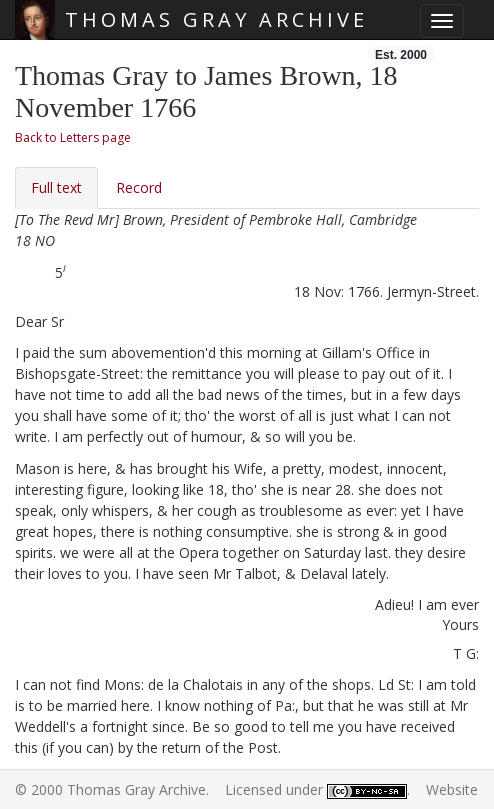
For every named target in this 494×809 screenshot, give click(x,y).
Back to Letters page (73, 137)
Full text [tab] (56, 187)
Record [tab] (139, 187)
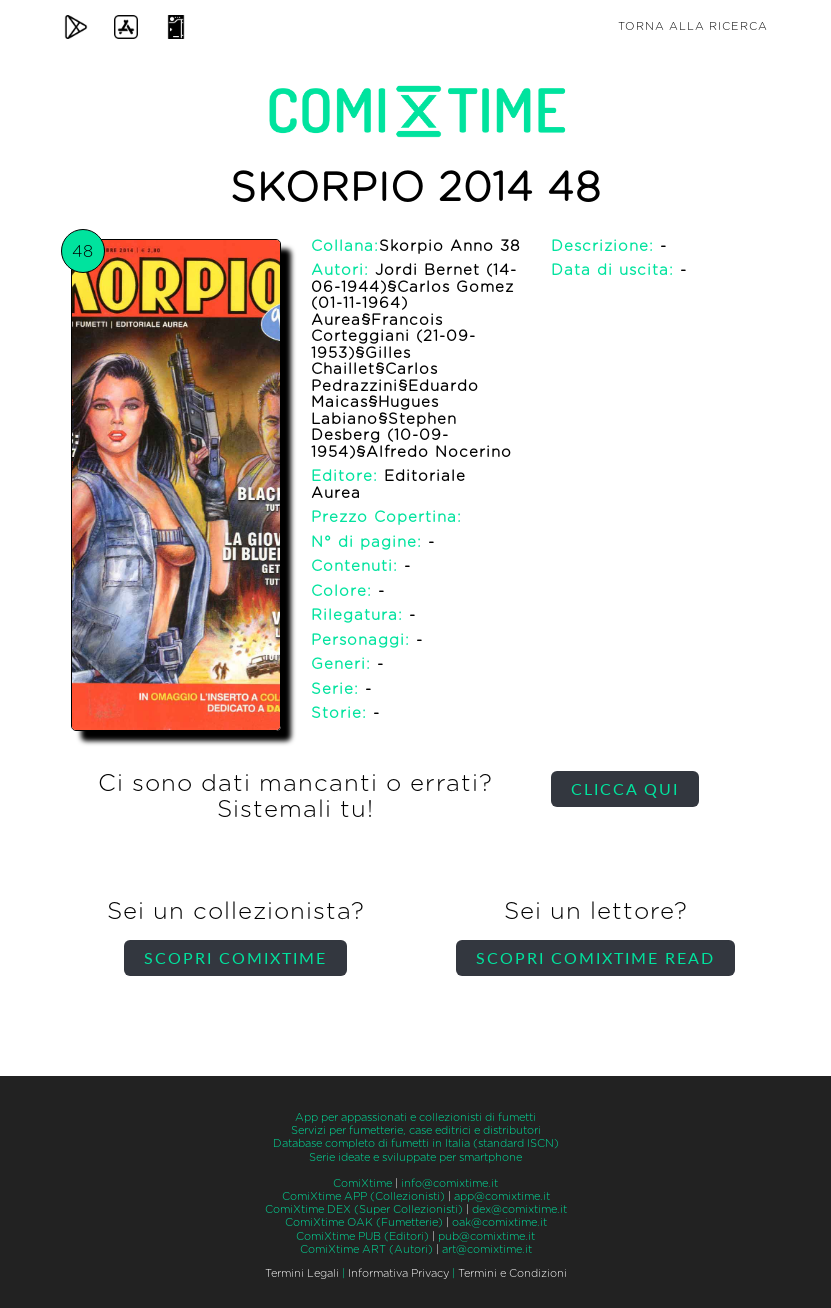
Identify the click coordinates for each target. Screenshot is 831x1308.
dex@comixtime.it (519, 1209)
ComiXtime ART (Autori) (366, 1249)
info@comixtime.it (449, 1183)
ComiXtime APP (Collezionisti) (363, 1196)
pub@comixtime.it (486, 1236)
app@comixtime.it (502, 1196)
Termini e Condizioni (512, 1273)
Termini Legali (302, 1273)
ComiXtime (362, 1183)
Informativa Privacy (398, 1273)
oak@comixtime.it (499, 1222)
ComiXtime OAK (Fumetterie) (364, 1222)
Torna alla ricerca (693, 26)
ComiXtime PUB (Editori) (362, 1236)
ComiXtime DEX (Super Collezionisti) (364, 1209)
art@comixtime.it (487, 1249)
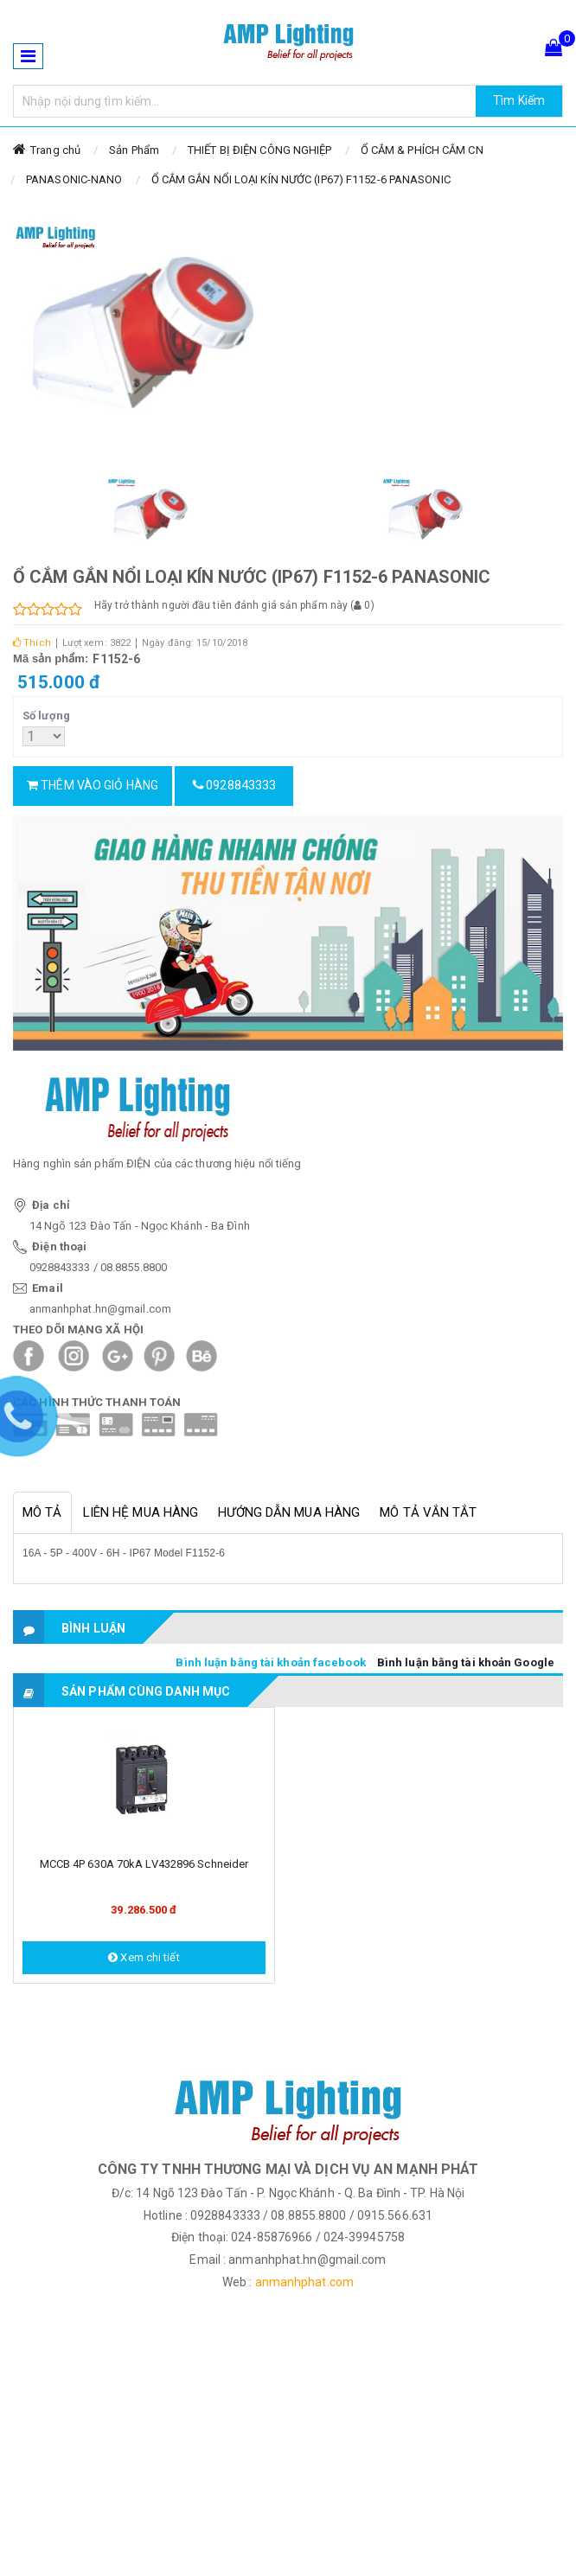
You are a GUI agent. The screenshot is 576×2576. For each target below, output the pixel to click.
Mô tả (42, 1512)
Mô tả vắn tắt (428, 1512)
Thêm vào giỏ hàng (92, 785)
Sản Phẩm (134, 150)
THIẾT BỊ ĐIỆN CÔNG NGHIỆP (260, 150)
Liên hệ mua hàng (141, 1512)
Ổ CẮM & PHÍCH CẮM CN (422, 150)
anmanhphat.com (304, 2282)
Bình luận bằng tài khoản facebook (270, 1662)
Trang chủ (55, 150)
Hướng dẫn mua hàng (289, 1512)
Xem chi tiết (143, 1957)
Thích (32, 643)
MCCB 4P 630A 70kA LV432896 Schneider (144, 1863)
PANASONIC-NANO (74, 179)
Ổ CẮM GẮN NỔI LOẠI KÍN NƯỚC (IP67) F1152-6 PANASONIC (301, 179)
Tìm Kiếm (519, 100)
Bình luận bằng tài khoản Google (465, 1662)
***
Excluding pictures, reproduce the listing above exactly as it stands.

For every named target in this 494×809 screenshot, give click(x,y).
Back to Letters page (73, 137)
Full text [tab] (56, 187)
Record [tab] (139, 187)
Identify the click coordinates for each target. Screenshot is 831x1308.
dex@comixtime.it (519, 1209)
ComiXtime ART (Autori) (366, 1249)
info@comixtime.it (449, 1183)
ComiXtime APP (Collezionisti) (363, 1196)
pub@comixtime.it (486, 1236)
app@comixtime.it (502, 1196)
Termini e Condizioni (512, 1273)
Termini Legali (302, 1273)
ComiXtime (362, 1183)
Informativa Privacy (398, 1273)
oak@comixtime.it (499, 1222)
ComiXtime OAK (Fumetterie) (364, 1222)
Torna alla ricerca (693, 26)
ComiXtime PUB (Editori) (362, 1236)
ComiXtime DEX (Super Collezionisti) (364, 1209)
art@comixtime.it (487, 1249)
You are a GUI agent. The screenshot is 576×2576. For each target below, output the pixel to click.
Mô tả (42, 1512)
Mô tả vắn tắt (428, 1512)
Thêm vào giỏ hàng (92, 785)
Sản Phẩm (134, 150)
THIẾT BỊ ĐIỆN CÔNG NGHIỆP (260, 150)
Liên hệ mua hàng (141, 1512)
Ổ CẮM & PHÍCH CẮM CN (422, 150)
anmanhphat.com (304, 2282)
Bình luận bằng tài khoản facebook (270, 1662)
Trang chủ (55, 150)
Hướng dẫn mua hàng (289, 1512)
Xem chi tiết (143, 1957)
Thích (32, 643)
MCCB 4P 630A 70kA LV432896 Schneider (144, 1863)
PANASONIC-NANO (74, 179)
Ổ CẮM GẮN NỔI LOẠI KÍN NƯỚC (IP67) F1152-6 PANASONIC (301, 179)
Tìm Kiếm (519, 100)
Bình luận bằng tài khoản Google (465, 1662)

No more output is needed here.